Sonia Gandhi’s phone call to Sharad Pawar that preceeded President’s rule in Maharashtra


    Radhika Dhawad | Nov 13, 2019 0:28

    The one phone call between Sharad Pawar and Sonia Gandhi that changed the political scenario in Maharashtra…

    Political tension across the country intensified on Monday after Shiv Sena broke its decades long association with the BJP led NDA and got in talks with the NCP and Congress for government formation in Maharashtra. Just when Maharashtra had almost believed the Shiv Sena-NCP-Congress alliance had taken place unofficially, NCP and Congress both failed to submit their respective official letters of support to Shiv Sena before the stipulated time.

    Entire Maharashtra watched with bated breath how the Congress and NCP drama unfolded with multiple meetings and phone calls on Monday and Tuesday.
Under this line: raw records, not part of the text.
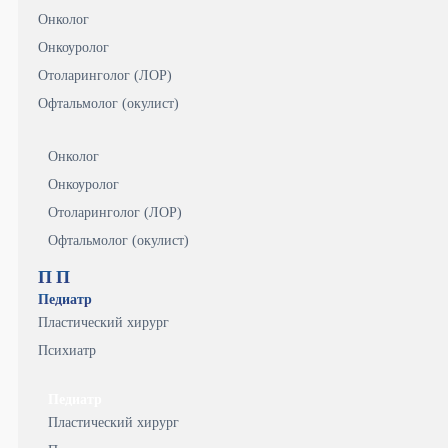
Онколог
Онкоуролог
Отоларинголог (ЛОР)
Офтальмолог (окулист)
Онколог
Онкоуролог
Отоларинголог (ЛОР)
Офтальмолог (окулист)
П
П
Педиатр
Пластический хирург
Психиатр
Педиатр
Пластический хирург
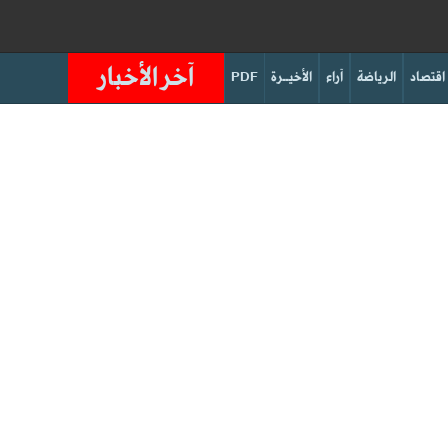
آخر الأخبار
اقتصاد
الرياضة
آراء
الأخيــرة
PDF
The Congress on Tuesday issued a statement claiming that it was ‘still in talks’ with the NCP and hence it hadn’t made any decision on providing outside support to Sena.

    It was during such high voltage moments of uncertainty that NCP supremo Sharad Pawar got a telephonic call from Congress interim chief Sonia Gandhi. As per reports, it was that one phone call to Pawar at 6 pm amidst the impasse that changed the entire political dynamics in Maharashtra. Around 5 pm on Monday, Shiv Sena chief Uddhav Thackeray in his first ever call to Sonia Gandhi, requesting her for outside support, on which Gandhi promised to get back to him after some discussions.

    After Gandhi spoke to Thackeray about the Congress providing outside support to the former’s party, she had a word with Pawar on the same in presence of Ahmed Patel, KC Venugopal, AK Antony and Mallikarjun Kharge. Pawar during the communication, expressed some reluctance to go ahead with Shiv Sena, saying it was too early to promise support to the Sena and that many aspects of power sharing still needed to be negotiated with the Sena.

    It is said that it was during that time Pawar, just hours before the deadline of government formation came to an end, informed Gandhi that he hadn’t received any outline from Thackeray vis-à-vis government formation. Reportedly, Maharashtra leaders were shocked when Pawar, who himself had asked top Congress leaders to convince Gandhi of extending support to Sena, took a U-turn on supporting Sena.

    It was during the same telephonic conversation Gandhi learnt that the NCP was yet to submit its letter of support to the Sena.